Die niederbayerischen Landkreise Regen, Freyung-Grafenau, Passau und Deggendorf verbieten Tagesausflüge in ihre Regionen. In der Oberpfalz wird auch der Landkreis Cham, ebenfalls einer der Bayerwald-Landkreise, ab morgen touristische Tagesausflüge aus anderen Regionen untersagen. Das hat heute Nachmittag der Chamer Landrat Franz Löffler (CSU) bekannt gegeben.

Auch die oberbayerischen Landkreise Miesbach und Berchtesgaden haben eine entsprechende Vorgabe beschlossen.

Möglich macht dies eine Sonderregelung der Staatsregierung, die Landkreise anwenden können, deren Sieben-Tage-Inzidenz den Wert 200 überschreitet. Die Landkreise können eigenständig darüber entscheiden, ob sie Tagesausflüglern Zutritt in die Region gewähren, solange die Infektionszahlen so hoch sind.

Keine Tagestouristen mehr im Kreis Regen

Im Landkreis Regen, in dem begehrte Ausflugsziele wie der Große Arber oder das Langlaufzentrum Bretterschachten liegen, wird die Entscheidung mit der hohen Zahl an Corona-Infektionen in der Region begründet. Heute wird die entsprechende Allgemeinverfügung "fertig gemacht", wie die Pressestelle des Landratsamtes dem BR bestätigte. Ab morgen soll sie dann gelten und bis Ende Januar gültig sein.

Laut Regener Landrätin Rita Röhrl (SPD) werden es wohl alle niederbayerischen Landkreise so ähnlich machen wie der Landkreis Regen. Die Landkreise hätten sich am Wochenende abgesprochen. Der Deggendorfer Landrat und Landkreistagspräsident Christian Bernreiter (CSU) hatte bereits am Samstag angekündigt, man werde "gemeinsam handeln".

Ausflüge in den Landkreis Deggendorf untersagt

Auf einer Pressekonferenz am Nachmittag kündigte Deggendorfs Landrat Christian Bernreiter an, dass keine Tagesausflüge mehr von Auswärtigen in den Kreis Deggendorf erlaubt sind. Diese Anordnung liegt derzeit noch der Regierung von Niederbayern zur Genehmigung vor. Sie soll ab Dienstag bis zum 31. Januar gelten. Bernreiter begründete diesen Schritt vor allem mit den vielen Ausflüglern im Bayerischen Wald - zum Beispiel auf der Rusel. Die Polizei habe am vergangenen Wochenende etwa 30 Prozent auswärtige Autokennzeichen auf den vollen Parkplätzen festgestellt. Die Inzidenz des Landkreises Deggendorf liegt heute laut Robert-Koch-Institut bei fast 300.

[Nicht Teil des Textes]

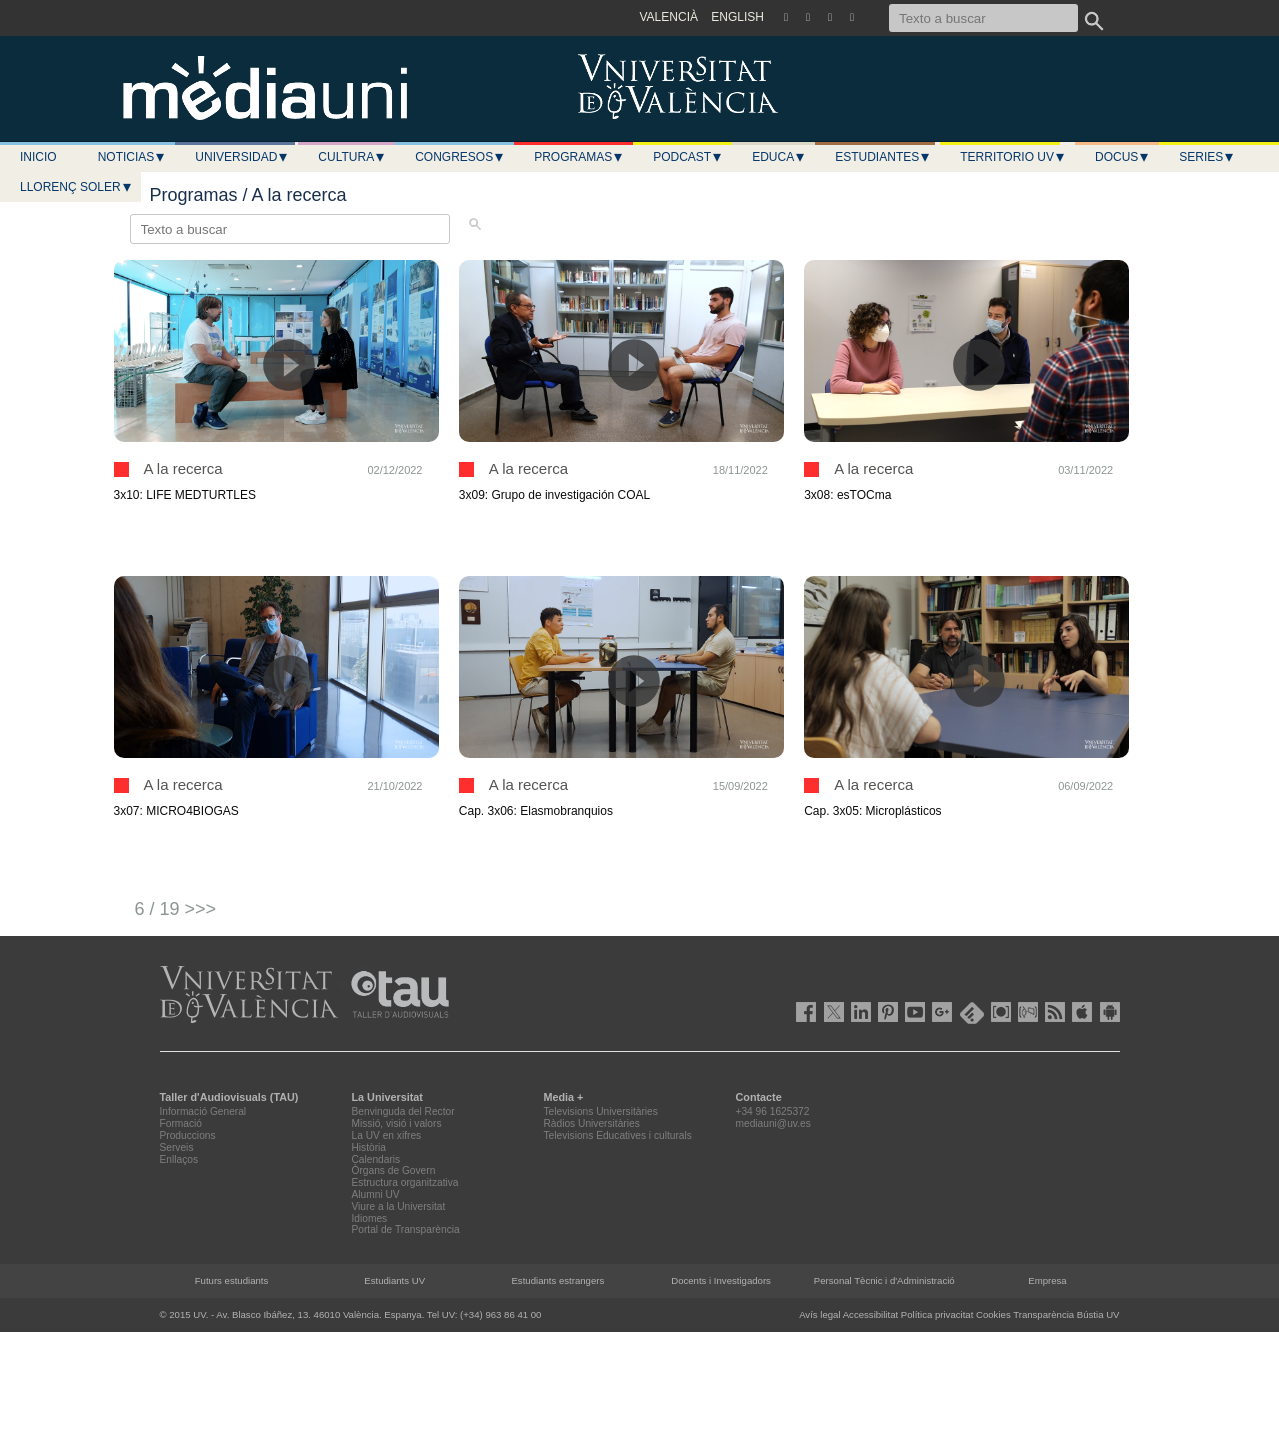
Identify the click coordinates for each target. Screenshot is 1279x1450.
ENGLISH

Freyung-Grafenau und Passau werden Sonderregel ebenfalls anwenden

Ab morgen, Dienstag, werden auch die Landkreise Freyung-Grafenau und Passau die Zusatzregelung zur Untersagung von Tagesausflügen mit einer Allgemeinverfügung umsetzen. In beiden Landkreisen liegen die Inzidenzwerte seit mehreren Wochen bei über 200.

Beliebte Ausflugsziele im Kreis Freyung-Grafenau waren in den vergangenen Wochen der Dreisessel, der Lusen und die Besucherzentren des Nationalparks Bayerischer Wald. Laut Landratsamt kam es zu größeren Ansammlungen an Parkplätzen. Mögliche Begegnungen sollen durch die neue Regel reduziert werden. Freyungs Landrat Sebastian Gruber (CSU) begründet die Entscheidung auch damit, dass es den Landkreisbürgern nicht vermittelbar sei, dass es Einschränkungen im Heimat-Landkreis gebe, aber Besucher uneingeschränkt in den Landkreis Ausflüge unternehmen dürften. "Der Bayerische Wald freut sich über jeden Besucher, wenn es das Infektionsgeschehen wieder erlaubt und wenn noch dazu Gastronomie, Hotellerie, Einzelhandel usw. auch wieder etwas davon haben", so Sebastian Gruber. Eine Ausnahme gibt es: Bürger aus Nachbarlandkreisen, die so nah an einem Freyunger Ausflugsziel dran wohnen, dass es innerhalb ihres 15-Kilometer-Umkreises liegt, dürfen nach wie vor "einreisen".

Auch der Kreis Passau ist ab Dienstag für Ausflügler tabu. Landrat Raimund Kneidinger (CSU) begründet die Entscheidung mit der angespannten Situation in den Landkreis-Krankenhäusern: "Wir haben momentan oft schon Probleme, noch freie Intensivbehandlungsplätze zu finden. Um diese Situation und die hohen Infektionszahlen wieder besser in den Griff zu bekommen, sind diese Maßnahmen notwendig, um Kontakte zu reduzieren und damit Infektionen zu verhindern."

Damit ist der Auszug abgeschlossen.